Sunday, July 19, 2009

Cherry Apricot Salsa

Cherry season is in full swing in New York – from Hamptons road-side stands to suburban barbeques, I’ve been inundated with these juicy, red orbs.

Cherries originated in Anatolia, in what is present day Turkey. They were brought to Rome in antiquity from the town of Cerasus (present day Giresun) from which the word cherry is derived. In addition to their fruit, cherry trees are known for their beautiful flowers.

Most cherry cultivars are derived from the wild cherry; the sour cherry, a separate species, is mostly used for cooking.

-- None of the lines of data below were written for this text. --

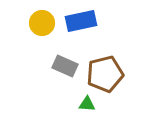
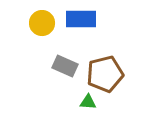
blue rectangle: moved 2 px up; rotated 12 degrees clockwise
green triangle: moved 1 px right, 2 px up
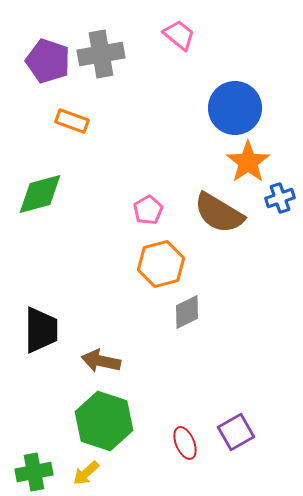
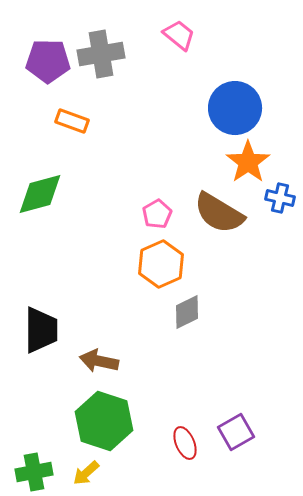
purple pentagon: rotated 18 degrees counterclockwise
blue cross: rotated 32 degrees clockwise
pink pentagon: moved 9 px right, 4 px down
orange hexagon: rotated 9 degrees counterclockwise
brown arrow: moved 2 px left
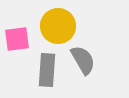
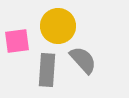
pink square: moved 2 px down
gray semicircle: rotated 12 degrees counterclockwise
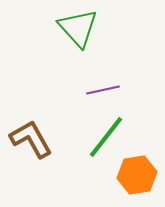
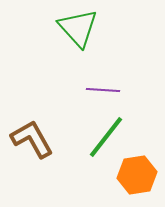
purple line: rotated 16 degrees clockwise
brown L-shape: moved 1 px right
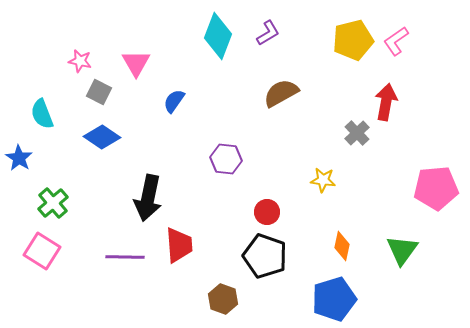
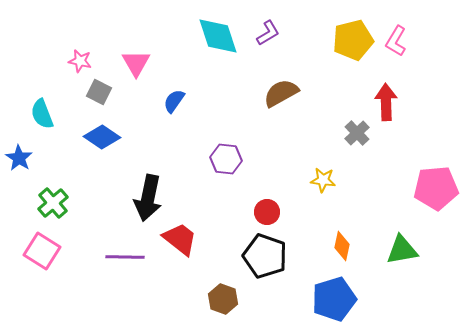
cyan diamond: rotated 39 degrees counterclockwise
pink L-shape: rotated 24 degrees counterclockwise
red arrow: rotated 12 degrees counterclockwise
red trapezoid: moved 1 px right, 6 px up; rotated 48 degrees counterclockwise
green triangle: rotated 44 degrees clockwise
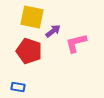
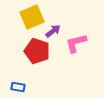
yellow square: rotated 35 degrees counterclockwise
red pentagon: moved 8 px right
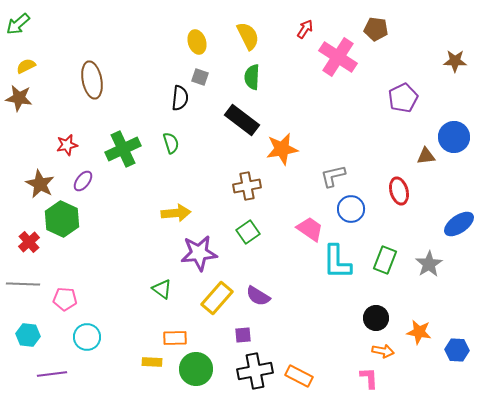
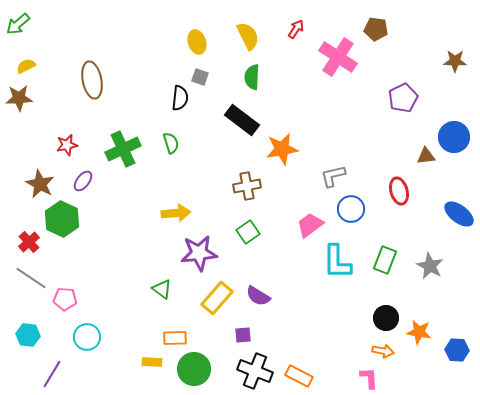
red arrow at (305, 29): moved 9 px left
brown star at (19, 98): rotated 12 degrees counterclockwise
blue ellipse at (459, 224): moved 10 px up; rotated 72 degrees clockwise
pink trapezoid at (310, 229): moved 4 px up; rotated 72 degrees counterclockwise
gray star at (429, 264): moved 1 px right, 2 px down; rotated 12 degrees counterclockwise
gray line at (23, 284): moved 8 px right, 6 px up; rotated 32 degrees clockwise
black circle at (376, 318): moved 10 px right
green circle at (196, 369): moved 2 px left
black cross at (255, 371): rotated 32 degrees clockwise
purple line at (52, 374): rotated 52 degrees counterclockwise
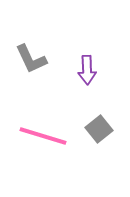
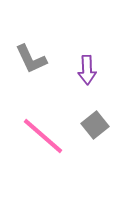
gray square: moved 4 px left, 4 px up
pink line: rotated 24 degrees clockwise
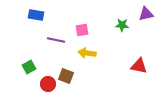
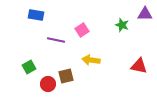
purple triangle: moved 1 px left; rotated 14 degrees clockwise
green star: rotated 16 degrees clockwise
pink square: rotated 24 degrees counterclockwise
yellow arrow: moved 4 px right, 7 px down
brown square: rotated 35 degrees counterclockwise
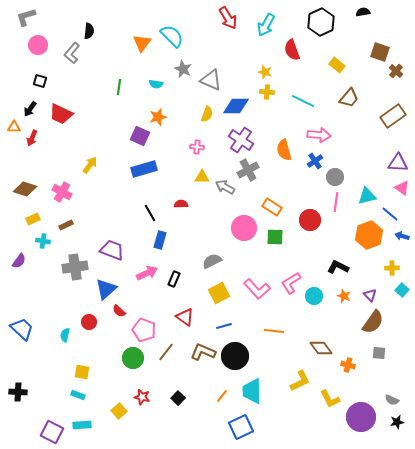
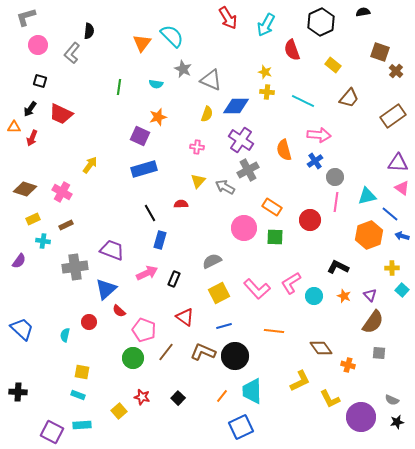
yellow rectangle at (337, 65): moved 4 px left
yellow triangle at (202, 177): moved 4 px left, 4 px down; rotated 49 degrees counterclockwise
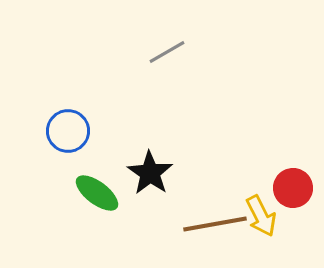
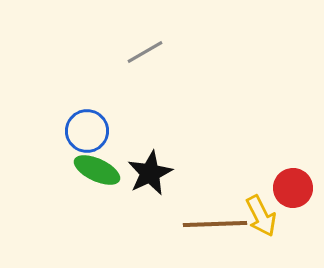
gray line: moved 22 px left
blue circle: moved 19 px right
black star: rotated 12 degrees clockwise
green ellipse: moved 23 px up; rotated 12 degrees counterclockwise
brown line: rotated 8 degrees clockwise
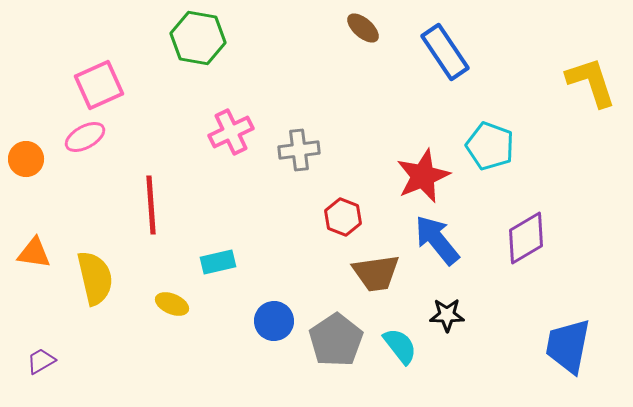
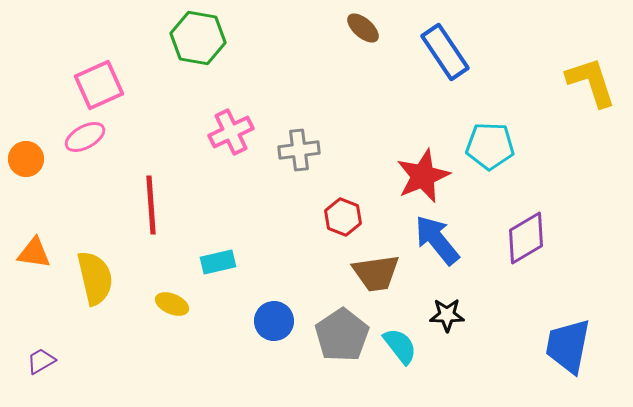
cyan pentagon: rotated 18 degrees counterclockwise
gray pentagon: moved 6 px right, 5 px up
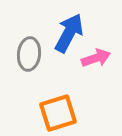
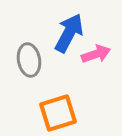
gray ellipse: moved 6 px down; rotated 16 degrees counterclockwise
pink arrow: moved 4 px up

Cherries contain anthocynanins which are antioxidants that are thought to reduce pain and inflammation. Turkey leads world production of cherries, followed by the United States, Iran, Italy and Russia.

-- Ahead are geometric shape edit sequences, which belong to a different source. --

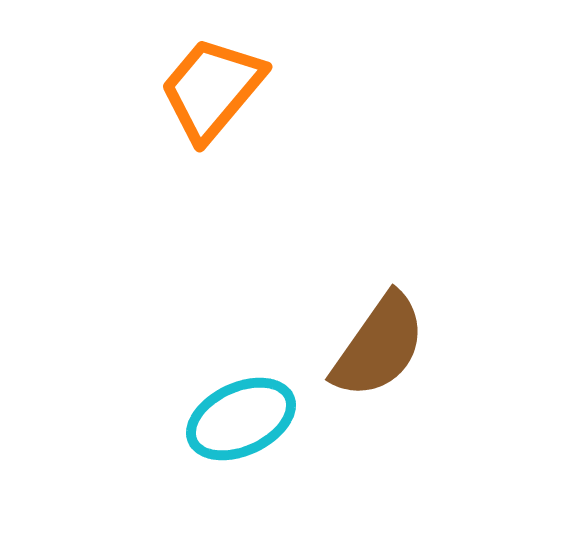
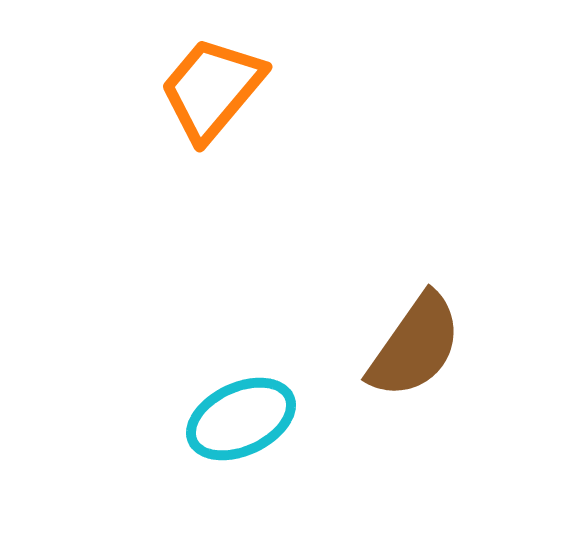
brown semicircle: moved 36 px right
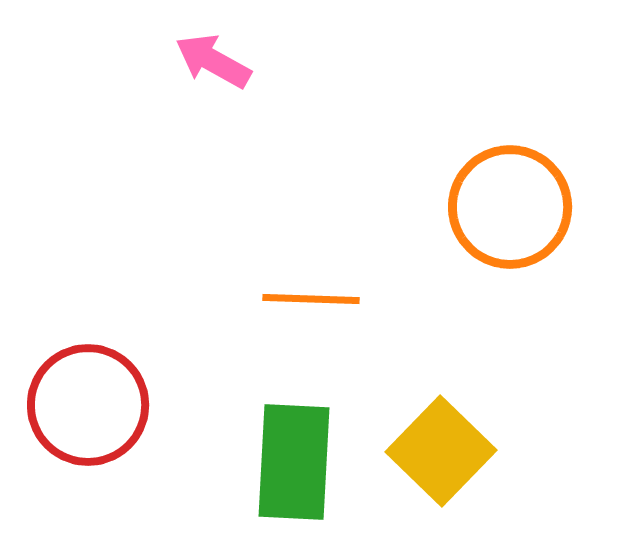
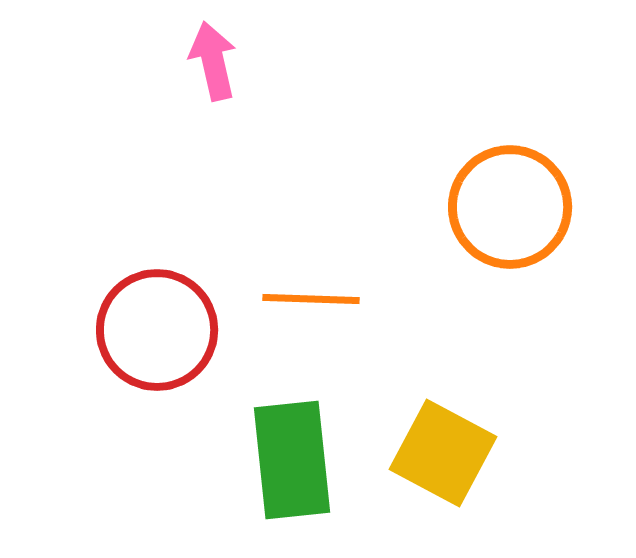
pink arrow: rotated 48 degrees clockwise
red circle: moved 69 px right, 75 px up
yellow square: moved 2 px right, 2 px down; rotated 16 degrees counterclockwise
green rectangle: moved 2 px left, 2 px up; rotated 9 degrees counterclockwise
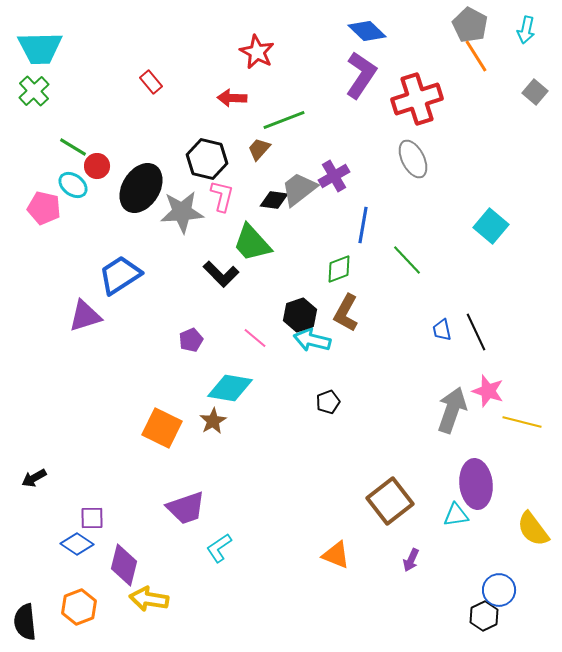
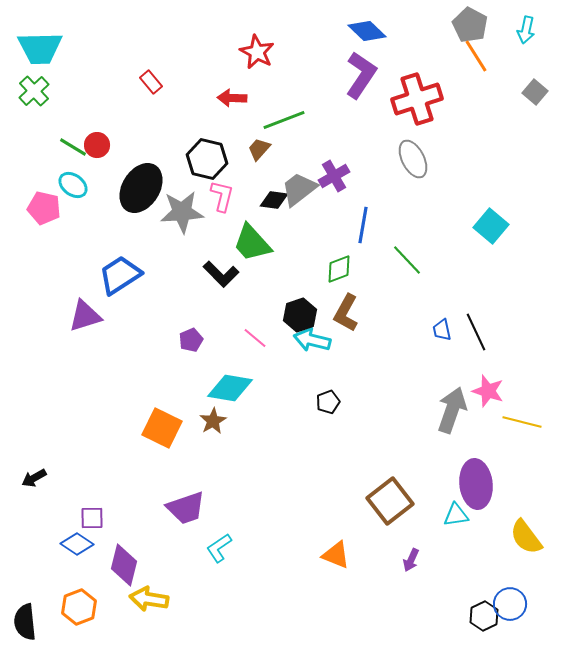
red circle at (97, 166): moved 21 px up
yellow semicircle at (533, 529): moved 7 px left, 8 px down
blue circle at (499, 590): moved 11 px right, 14 px down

I recently remembered a delicious cherry salsa that my friend Karen made years ago in Boston. It requires some heavy chopping (and pitting cherries, which can be difficult), but is a great starter for an outdoor meal. I made the salsa on Friday for a picnic we had with our friends Annika and Christoph in Carl Schurz Park.

The key to success is to use ripe fruit, especially ripe apricots. Mine were a bit too firm, but the salsa still went over well. You can keep it for up to three days but it is best served fresh. Leftovers can also be used as a tangy complement to grilled chicken.

Remember that cherry juice can stain clothing so don’t wear white. The best way to remove a cherry stain is to put the clothing in boiling water.

3/4 lb ripe fresh cherries, pitted, quartered
3/4 lb ripe fresh apricots, pitted, diced (to size of cherry quarters)
3 green onions, thinly sliced
2 tablespoons basil, finely shredded
2 teaspoons fresh thyme
1 lime, juiced
2 tablespoons orange juice
2 tablespoons honey
1 teaspoon garlic paste or minced garlic
1/2 teaspoon salt

1. In a large bowl mix cherries, apricots, green onions, basil and thyme.
2. In a small bowl beat together lime juice, orange juice, honey, garlic and salt.
3. Pour juices over fruit and mix well. Store in the refrigerator overnight to allow the flavors to mingle.
4. Serve at room temperature with tortilla chips.


Karen said...

Of course, if you use it as an excuse to acquire gratuitous kitchen implements, you can get a really cool cherry pitter that makes the prep much faster with the added benefit of being able to shoot pits at your cooking partner!

mhuyck said...

Just make sure your partner is not wearing a favorite shirt before you shoot, though. The cherry juice stains! It's a badge of honor to have pink fingers after preparing this salsa.

mhuyck said...

Haha... I just read through the end of your article. Aly, you think of everything. Thanks for the cherry stain removal advice!